But then comes the inevitable question: “What do you write?”
I’m a woman. I have long hair. I wear lots of skirts and dresses (because I have a bad back and trousers play hell with it). I’m a mother. I’m a Girl Guide leader of 15 years standing. They’re not expecting me to say: “I write horror and dark fiction.”
Their reaction is often surprised and their response is usually a variant of: “Oh, you look too nice to write horror.”
But that’s the thing: anyone can write horror. Writing horror doesn’t make you a bad person, and it’s not bad people who write horror.
However, that seems to go against popular opinion. I know many of my fantasy, sci-fi, and romance acquaintances happily share their latest publication with their family and friends. When I’ve got a new book coming out, I usually send out an email to family and friends saying: “Hey. I’ve written a book. It’s here, but you probably won’t like it. There’s a lot of blood and death and horror in it.”
I’ve had family members say to me that they can’t understand why I write horror because they think that I’m “too nice to write stuff like that.” But here’s something I’ve learned about the horror industry: the writers of the most terrifying, gory, and obscene books are actually some of the loveliest people you’ll ever meet. When in horror, you really do not judge a person by their books.
Adam Nevill’s books are terrifying and, in some cases, frighteningly plausible. I couldn’t finish Apartment 16 because I read it when pregnant and it made my morning sickness worse. Yet when I had travelled from Leeds to Brighton via one bus, two trains, and while six months pregnant to get to a convention, Adam Nevill was the only person I met on that journey who saw how exhausted and ill I was and offered to help.
Priya Sharma is an up and coming horror writer who gets plaudits wherever she goes. She’s one of the loveliest, chattiest people I’ve ever met, someone who always asks after my mother and my daughter when we meet up. I’d swap muffin recipes with her as much as I’d ask her to brainstorm unpleasant ways to kill off characters.
Jim McLeod is a large, well-built Scotsman who runs the Ginger Nuts of Horror and is one of the people that I have, on occasions, made a bee-line for when I’ve been at a convention and some arse is making unwelcome advances. I feel absolutely safe in his presence.
And those are just three examples I could list out of dozens of lovely people I know in the horror genre.
Horror isn’t written by complete psychopaths but by genuinely nice people. Which, I guess, leads the question of “why do such nice people write horror?”
One of my daughter’s six-year-old friends once asked me why anyone would want to write horror, adding, “I don’t like being scared.”

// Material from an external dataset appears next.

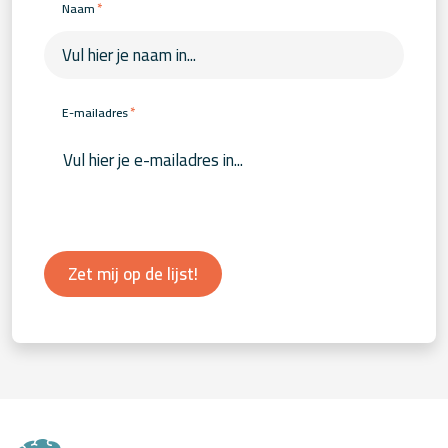
*
Naam
*
E-mailadres
Zet mij op de lijst!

And I told him that the reason people write horror stories is the same reason that people used to tell fairy tales: as a means to develop and grow within a safe environment. We use tales and horror stories to examine terrible situations that can – and do – occur in life, and by examining them in fiction, we can feel more confident about how to deal with trauma in real life.
In the modern world, we live relatively sheltered lives, but we’re only ever a few steps away from death, disease, and disaster. Before vaccines, there were so many ways in which you could die; today, many diseases have been eradicated, but there’s always the fear that, one day, something will crop up that is fast, deadly, and can’t be vaccinated against. Apocalypse fiction explores this fear and, by journeying with the characters, we can hope that some might survive – and that some of those survivors might be us.
For most of human history, dying relatives have passed away at home. Just because we have hospitals and care homes right now where the terminally ill can be looked after, doesn’t mean we aren’t still frightened of the thought of death in our own houses.
Horror is for those with open minds, who want to be aware of the risks inherent in the world around them. For a comedic take on this, rent out that old classic film Scream and watch how a bunch of teenagers try to enact and survive their own horror scenario. They use horror movies as a blueprint of what to do and not to do in the event of someone trying to kill you.
For a more recent and serious examination of this, read Christina Henry’s The Girl In Red, where the protagonist finds that while her knowledge of horror movies can help her be prepared in a crisis, such knowledge can work against her. She doesn’t take risks that might be crucial because she knows exactly what happens to the solitary girl who goes into that apparently abandoned building...
My writing often focusses on fairy tales, because I feel they, too, are sanitised by modern society. For example, at the end of Snow White, the evil queen is not vanquished by the prince, but turns up at the wedding and is forced to dance in red hot iron shoes until she is dead. And while Little Red Riding Hood might escape from the wolf, it’s through her own cunning and not in the form of a saviour huntsman – and, in some retellings, she ends up eating her own grandmother as part of a stew first.
Our current society might have distanced itself from death and terrible deeds, but it’s still necessary to visit such dark places in our minds. Reading and watching horror teaches us how to survive the worst of humanity and nature, and can ultimately prepare us for whatever life throws in our way. Writing horror isn’t about getting joy from terrifying people; it’s about reminding them of the terrors that society has hidden away. Terrifying the reader is just an added bonus.